A second laser coagulation session was performed 6 months later. During the endoscopy, it was found that previously treated lesions had not recurred, but that the Hemangioma had a new, more distal location in the bulbar urethra (Figure 1). This one was treated with the same modalities by delivering 1400 Joules on the bulbar lesion mainly at 4 and 8 hours. A slight retraction of the mucosa during coagulation and no induced bleeding was observed (Figure 2 & 3). 6 months, all urethrorrhagia disappeared and the quality of the jet is perfect.
The location of a Urethral hemangiomas is very rare. They can be localized polypoid rather in the posterior urethra [1-4], the most often reported from, because the source of difficulties of treatment and responsible for the most important bleeding, differs by a diffuse attack of all the anterior urethra starting from the bulbous urethra to the meatus [5-8]. The clinical symptomatology is dominated by bleeding: urethrorrhagia or macroscopic hematuria and in adult hemospermia . Cases in pediatrics suggest a congenital origin [2,10,11,8], but even in adults the symptoms sometimes go back to childhood . In a 42-year-old man, a posttraumatic etiology was evoked in front of a posterior urethral lesion . The presence of scrotal skin lesions or on the glans is possible, even in the context of angiomatous disease (Klipper-Weber syndrome) [13,14]. The diagnosis is based on endoscopy. Recall that even in children a neoplastic etiology must be excluded formally, in particular a rabdomyosarcoma . Apart from the rare case of the localized lesion of the meatus whose surgical excision is easily performed [10,11,4], the therapeutic management of extensive lesions is difficult: many methods have been tried.
Complete surgical excision followed by reconstruction is cumbersome and causes complications Radiotherapy, attempted many years ago, is not very effective and dangerous [15,16]. The practice of endo-urethral instillations resulted in stenosis only. The possibility of embolizing angiomatous lesions after a vascular opacification can sometimes lead to healing , but is not always possible. In infants, systemic corticosteroid treatment was able to reduce the lesions . Endoscopic methods are more suitable.

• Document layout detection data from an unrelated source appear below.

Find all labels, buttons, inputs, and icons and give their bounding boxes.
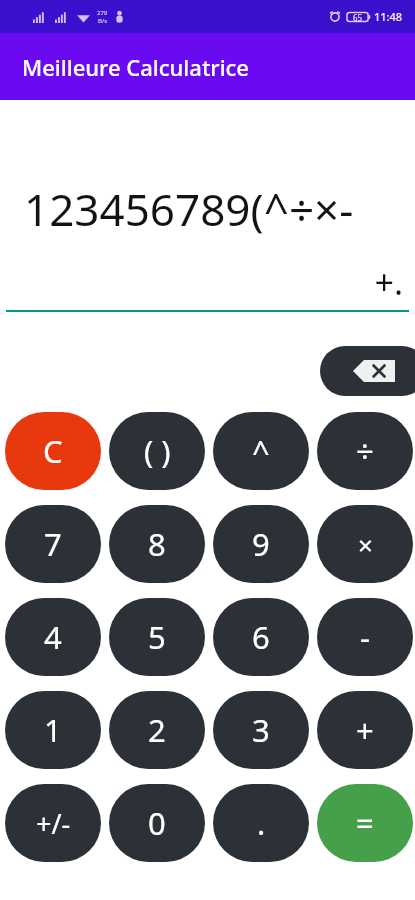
button[interactable]: ( )	[109, 412, 205, 490]
staticText: ×	[358, 527, 373, 562]
button[interactable]: ÷	[317, 412, 413, 490]
staticText: .	[257, 802, 266, 844]
button[interactable]: +/-	[5, 784, 101, 862]
button[interactable]: 1	[5, 691, 101, 769]
button[interactable]: 7	[5, 505, 101, 583]
button[interactable]: 5	[109, 598, 205, 676]
staticText: 4	[44, 616, 62, 658]
button[interactable]: 8	[109, 505, 205, 583]
staticText: ^	[252, 430, 270, 472]
staticText: 123456789(^÷×-	[24, 179, 354, 239]
staticText: B/s	[98, 17, 108, 25]
button[interactable]: 9	[213, 505, 309, 583]
staticText: 3	[252, 709, 270, 751]
staticText: -	[360, 616, 370, 658]
button[interactable]: -	[317, 598, 413, 676]
button[interactable]: ^	[213, 412, 309, 490]
button[interactable]: =	[317, 784, 413, 862]
staticText: 2	[148, 709, 166, 751]
staticText: =	[356, 802, 374, 844]
staticText: ( )	[144, 430, 171, 472]
staticText: +.	[374, 259, 403, 305]
button[interactable]: ×	[317, 505, 413, 583]
button[interactable]: 4	[5, 598, 101, 676]
button[interactable]: +	[317, 691, 413, 769]
button[interactable]: .	[213, 784, 309, 862]
staticText: +/-	[36, 805, 71, 842]
staticText: 65	[353, 12, 363, 23]
button[interactable]: 2	[109, 691, 205, 769]
staticText: 6	[252, 616, 270, 658]
staticText: 279	[97, 9, 108, 17]
staticText: 1	[44, 709, 62, 751]
button[interactable]: 0	[109, 784, 205, 862]
staticText: Meilleure Calculatrice	[22, 52, 249, 82]
button[interactable]: Backspace	[320, 346, 415, 396]
staticText: 7	[44, 523, 62, 565]
staticText: +	[356, 709, 374, 751]
staticText: 0	[148, 802, 166, 844]
staticText: C	[43, 430, 63, 472]
staticText: 11:48	[374, 9, 403, 24]
staticText: 8	[148, 523, 166, 565]
button[interactable]: 6	[213, 598, 309, 676]
button[interactable]: 3	[213, 691, 309, 769]
staticText: ÷	[356, 430, 374, 472]
staticText: 9	[252, 523, 270, 565]
button[interactable]: C	[5, 412, 101, 490]
staticText: 5	[148, 616, 166, 658]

Endoscopically controlled injection sclerotherapy has been successful, but sometimes at the cost of iterative scans and stenos [5,13]. Electrocoagulation is effective but with a still significant risk of secondary stenosis. The use of the Laser Nd YAG is interesting since the photocoagulation in liquid medium acts in surface area of 1 to 2 mm of depth with a less risk of inducing a secondary stenosis [18-21]. In children, the size of the urethra renders any endoscopic treatment very delicate and requires appropriate equipment .
The urethral localization of a hemangioma is rare and its treatment is not yet codified. In children, thanks to a thin endoscope and the use of laser, endoscopic treatment seems possible effectively, without secondary stenosis.
Written informed consent was obtained from the patient's next of kin for publication of this case report and any accompanying images. A copy of the written consent is available for review by the Editor-in-Chief of this journal.